Islamabad Journal - Dec. 30th, 2009

We've been here almost a week.
The last two days Tom has been at work. I have been recovering from jet-lag/cold/respiratory issues/diarrhea/period/etc. I spent almost 48 hours in my pajamas huddled in bed, sleeping. Yes, traveling is glamorous.

Today I went to look at some apartments in the diplomatic enclave. Whatever images "diplomatic" invokes, are shattered. Perhaps, the fancy license plates and nicer cars are true to hype. Beyond that, the actual "enclave" seems more like a prison, soulless concrete buildings surrounded by barricades and barbed wire, desolate open space dotted by canvass army tents on a grid of asphalt road interspersed with seemingly inert but abundantly staffed checkpoints. The real estate agent showed us about 8 apartments in two housing complexes. They seemed like a multi-national communist housing development. The common areas were particularly dismal. Dark. Damp. Cold. Hallways lined with cracked concrete and tiles. Smells of gas and food swirled through stairways and elevator shafts. I asked one of the group of 4 men who made up my motley entourage for the afternoon (2 from Tom's office, one real estate agent, and always one other random person who was presumably somehow connected to the apartment we were going to look at) "who lives here?" I wondered, motioning to the compound in general. "The big shots" was the reply of the youngest member of the group. Hmmmm. Occasionally a Chinese or Thai emblem hung above a door. The insides of the apartment bore the scars of the "big shots." Imagine your Pakistani grandma's furniture used for decades by strangers from all corners of the globe. If I were a cockroach, it's just the kind of place I would want to call home.

Who are the "big shots?" I wondered. Who are the "diplomats" from countries all over the world? What does one have to do to become a "diplomat" in Thailand? Or Russia? Hmmmm. Do I want to live next to these people?

Maybe we could stay at the Serena for 4 months...

But probably not. Only 6 days into our visit and already we avoid Zamana restaurant with its overbearing wait staff. We've cut back on room service, preferring to take snacks from the "executive lounge" upstairs which has a continental array of sandwiches, potato pancakes, cold cuts, fruit and surprisingly delicious array of delicate pastries and cakes. And of course, tea. I do love the tea. And the delicate pastries.

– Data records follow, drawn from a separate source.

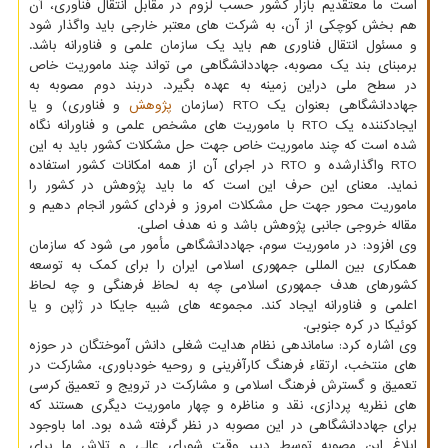
است ما معتقدیم بازار کشور حسب لزوم در مقابل انتقال فناوری، آن
هم بخش کوچکی از آن، به شرکت های معتبر خارجی باید واگذار شود
و مسئول انتقال فناوری هم باید یک سازمان علمی و فناورانه باشد.
برمبنای بند یک مصوبه، جهاددانشگاهی می تواند چند ماموریت خاص
در سطح ملی دراین زمینه به عهده بگیرد. دربند دوم مصوبه به
جهاددانشگاهی بعنوان یک RTO (سازمان
پژوهش
و فناوری) و یا
ایجادکننده یک RTO با ماموریت های مشخص علمی و فناورانه نگاه
شده است که چند ماموریت خاص جهت حل مشکلات کشور باید به این
RTO واگذارشده و RTO در اجرای آن از همه امکانات کشور استفاده
نماید. معنای این حرف این است که ما باید پژوهش در کشور را
ماموریت محور جهت حل مشکلات امروز و فردای کشور انجام دهیم و
مقاله خروجی جانبی پژوهش باشد و نه هدف اصلی.
وی افزود: در ماموریت سوم، جهاددانشگاهی مأمور می شود که سازمان
همکاری بین المللی جمهوری اسلامی ایران را برای کمک به توسعه
کشورهای هدف جمهوری اسلامی چه به لحاظ فرهنگی و چه لحاظ
اعلمی و فناورانه ایجاد کند. مجموعه های شبیه جایکا در ژاپن و یا
کوئیکا در کره جنوبی.
وی اشاره کرد: ساماندهی نظام هدایت شغلی دانش آموختگان در حوزه
های منتخب، ارتقاء فرهنگ کارآفرینی و روحیه خودباوری، مشارکت در
تعمیق و گسترش فرهنگ اسلامی و مشارکت در ترویج و تعمیق کرسی
های نظریه پردازی، نقد و مناظره و چهار ماموریت دیگری هستند که
برای جهاددانشگاهی در این مصوبه در نظر گرفته شده بود. اما باوجود
ابلاغ این مصوبه توسط دبیر وقت شورای عالی و تلاش ما برای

It could feel strange being cooped up here, really separate and isolated from ordinary life. And when I leave the hotel, I feel very vulnerable. But we are two, Tom and I, and in the space of our marriage it feels comfortable and good. And makes it easy to be in touch with my own heart, which feels good. I am very thankful for this experience. It is something I want to know more of. Love in awkward and challenging circumstances.